**Supplied material**
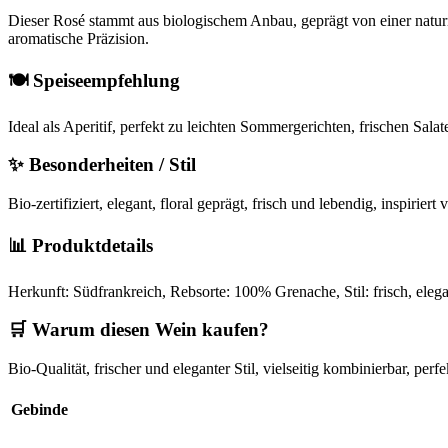
Dieser Rosé stammt aus biologischem Anbau, geprägt von einer natur
aromatische Präzision.
🍽️ Speiseempfehlung
Ideal als Aperitif, perfekt zu leichten Sommergerichten, frischen Sa
✨ Besonderheiten / Stil
Bio-zertifiziert, elegant, floral geprägt, frisch und lebendig, inspirie
📊 Produktdetails
Herkunft: Südfrankreich, Rebsorte: 100% Grenache, Stil: frisch, elega
🛒 Warum diesen Wein kaufen?
Bio-Qualität, frischer und eleganter Stil, vielseitig kombinierbar, p
Gebinde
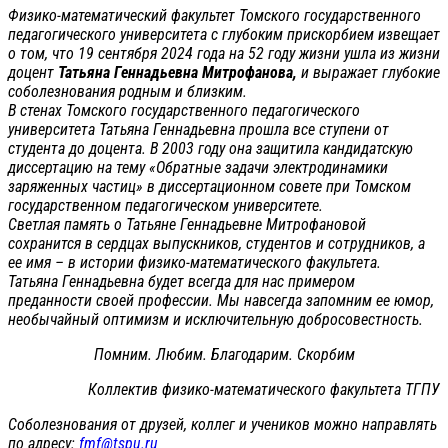
Физико-математический факультет Томского государственного
педагогического университета с глубоким прискорбием извещает
о том, что 19 сентября 2024 года на 52 году жизни ушла из жизни
доцент
Татьяна Геннадьевна Митрофанова,
и выражает глубокие
соболезнования родным и близким.
В стенах Томского государственного педагогического
университета Татьяна Геннадьевна прошла все ступени от
студента до доцента. В 2003 году она защитила кандидатскую
диссертацию на тему «Обратные задачи электродинамики
заряженных частиц» в диссертационном совете при Томском
государственном педагогическом университете.
Светлая память о Татьяне Геннадьевне Митрофановой
сохранится в сердцах выпускников, студентов и сотрудников, а
ее имя – в истории физико-математического факультета.
Татьяна Геннадьевна будет всегда для нас примером
преданности своей профессии. Мы навсегда запомним ее юмор,
необычайный оптимизм и исключительную добросовестность.
Помним. Любим. Благодарим. Скорбим
Коллектив физико-математического факультета ТГПУ
Соболезнования от друзей, коллег и учеников можно направлять
по адресу:
fmf@tspu.ru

**Task directions**
Among the records above, repeat exactly the line with "и выражает глубокие", the line with "студента до доцента.", and every line in between, and only those.

**Answer for this exercise**
и выражает глубокие
соболезнования родным и близким.
В стенах Томского государственного педагогического
университета Татьяна Геннадьевна прошла все ступени от
студента до доцента. В 2003 году она защитила кандидатскую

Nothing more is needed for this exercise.